Silence opaque. Tête frisée. Voix de corne. Mine abattue. Il se reprend.
« … enfin, quand je dis “merci”… »
Pierre fait partie de la demi-douzaine de tronches hagardes, hébétées, qui encerclent la table en formica. On est en décembre. Il fait trop tiède. On s’est tassés à la va-vite sous les charpentes d’un ancien grenier à foin, transformé en bureau depuis plus de quinze ans et tapissé d’affiches. Ceux qui connaissent – ils sont légion – reconnaîtront. C’est La Chaussée. Le fief du Footsbarn. La mastodontique compagnie de théâtre itinérant qui a choisi de planter là, au milieu du bocage, ses convois arthritiques et ses chapiteaux rutilants.
J’y reviendrai.
Le gars qui parle, c’est Pierre. Pierre Meunier. Comédien. Metteur en scène. Inventeur fou de pièces où la plus bouleversante des poésies s’agrippe à des tonnes de métal, de ressorts, de glaise, de tout ce qui semble immobile et bon pour la réforme.
J’y reviendrai aussi. Mais c’est pas encore le sujet.

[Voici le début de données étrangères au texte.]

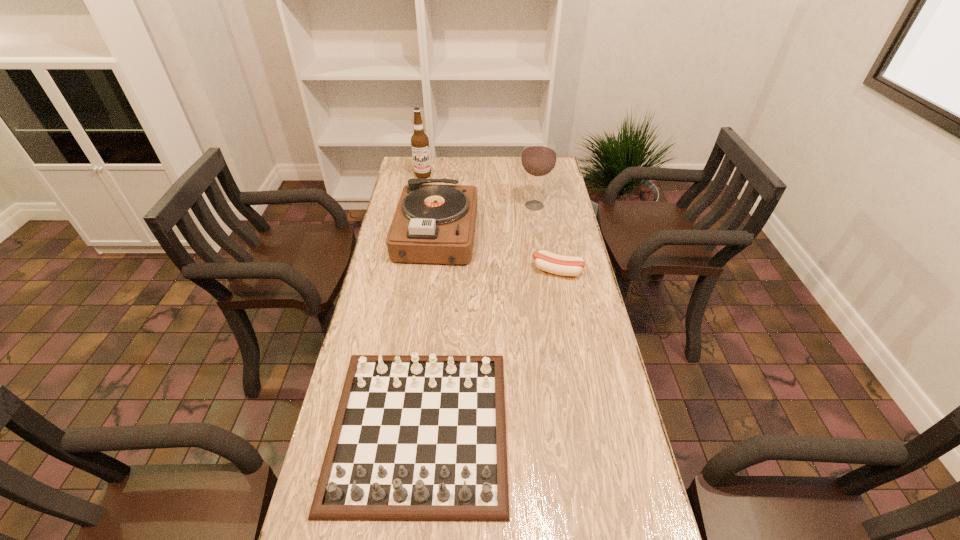 You are a GUI agent. You are given a task and a screenshot of the screen. Output one action in this format:
    pyautogui.click(x=<x>, y=<y>)
    Task: Click on the vacant space located 0.290m on the back of the second shortest object
    The height and width of the screenshot is (540, 960).
    Given the screenshot: What is the action you would take?
    pyautogui.click(x=435, y=287)

At what (x,y) coordinates should I click in order to perform the action: click on vacant area located on the back of the sausage. Please return your answer as a coordinate pair (x, y). Looking at the image, I should click on pyautogui.click(x=548, y=226).

Locate an element on the screen. This screenshot has width=960, height=540. object located at the far edge is located at coordinates (419, 141).

Where is `alcohol that is at the left edge`? The height and width of the screenshot is (540, 960). alcohol that is at the left edge is located at coordinates (419, 141).

Identify the location of record player that is at the left edge. (432, 223).

At what (x,y) coordinates should I click in order to perform the action: click on chessboard located in the left edge section of the desktop. Please return your answer as a coordinate pair (x, y). Looking at the image, I should click on pos(416,437).

Image resolution: width=960 pixels, height=540 pixels. In order to click on alcohol located at the right edge in this screenshot , I will do `click(538, 159)`.

Where is `sausage located in the right edge section of the desktop`? The height and width of the screenshot is (540, 960). sausage located in the right edge section of the desktop is located at coordinates [556, 264].

You are a GUI agent. You are given a task and a screenshot of the screen. Output one action in this format:
    pyautogui.click(x=<x>, y=<y>)
    Task: Click on the object present at the far left corner
    
    Given the screenshot: What is the action you would take?
    [x=419, y=141]

The image size is (960, 540). What are the coordinates of `free space at the far edge of the desktop` in the screenshot? It's located at (x=462, y=172).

Une claque, d’une violence inédite
Le sujet, là, tout de suite, c’est la claque, d’une violence inédite, que vient d’asséner le nouvel exécutif du conseil départemental de l’Allier à tous les professionnels de l’art et de la culture qui maillent le territoire.

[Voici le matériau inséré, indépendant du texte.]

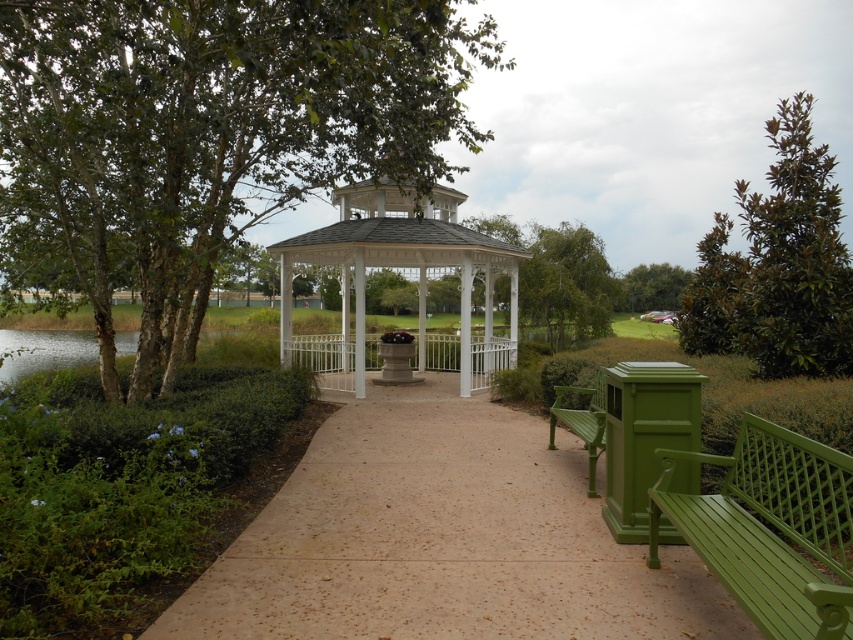 At what (x,y) coordinates should I click in order to perform the action: click on green leafy tree at upper left. Please return your answer as a coordinate pair (x, y). Image resolution: width=853 pixels, height=640 pixels. Looking at the image, I should click on (206, 136).

In the scene shown: Is green leafy tree at upper left positioned behind green leafy tree at center?

No, it is in front of green leafy tree at center.

Does point (194, 253) lie behind point (577, 310)?

No.

This screenshot has height=640, width=853. Identify the location of green leafy tree at upper left. (206, 136).

Between brown concrete path at center and green leafy tree at upper center, which one is positioned higher?

green leafy tree at upper center

Does brown concrete path at center have a greater height compared to green leafy tree at upper center?

In fact, brown concrete path at center may be shorter than green leafy tree at upper center.

At what (x,y) coordinates should I click in order to perform the action: click on brown concrete path at center. Please return your answer as a coordinate pair (x, y). Looking at the image, I should click on (444, 540).

Is the position of green leafy tree at upper right less distant than that of white painted metal gazebo at center?

Yes.

Is green leafy tree at upper right smaller than white painted metal gazebo at center?

No, green leafy tree at upper right is not smaller than white painted metal gazebo at center.

The height and width of the screenshot is (640, 853). What are the coordinates of `green leafy tree at upper right` in the screenshot? It's located at (778, 266).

Suppression totale et absolue des aides aux artistes et aux compagnies.
De toutes les aides de tous types.
Bien sûr, sans préavis. Ni même un avertissement.
Un revers de la main sur des miettes de table.
En une seule session : le 15 décembre 2015, malgré les conventions signées et à deux semaines du début d’un exercice.
On aurait pu croire à première vue à un réflexe d’autodéfense. Les départements, c’est connu, ont de plus en plus de responsabilités et de moins en moins de dotations. Surtout après la mise en place de la très ruralicide loi Notre. Le conseil départemental, pris de court et de panique, aurait pu vouloir sabrer radicalement les dépenses qu’il considérait superflues. Ç’aurait été grave, mais compréhensible. Explicable.
Mais là, rien de tout ça. L’enveloppe budgétaire dédiée à la culture reste quasiment inchangée. Aucune économie à faire. Si tu l’analyses, l’opération idéologique qui s’est menée le 15 décembre se conjugue tout simplement comme suit :
plus aucune aide aux artistes, aux compagnies et aux professionnels de la culture ;
création, avec le montant économisé, de deux nouveaux dispositifs « aide à l’événementiel » (sic) et « aide aux festivals ». Des aides dont ne peuvent bénéficier que les seuls élus.
En gros : tu prends aux équipes qui vivent, travaillent et font travailler annuellement sur le territoire ; pour permettre, en échange, à une myriade d’élus d’organiser une fois par an une fête dans leur village. Des élus qui n’ont pour la plupart et par définition ni expérience, ni savoir-faire en la matière.
Bien sûr, on ne demanderait pas à un élu dont ce n’est pas le métier de faire de l’agriculture, de la médecine, du commerce, de l’enseignement… Mais on lui demande désormais de faire de la culture. En lieu et place des professionnels.
Ciao, les projets de territoire. Les emplois. L’impact économique durable. La diffusion artistique au long cours. Dont acte.
Le premier domino qui s’abat
Mais attends. Avant d’aller plus loin, il faut expliquer que la culture, dans l’Allier, c’est pas une page que tu tournes tranquillement en te léchant l’index.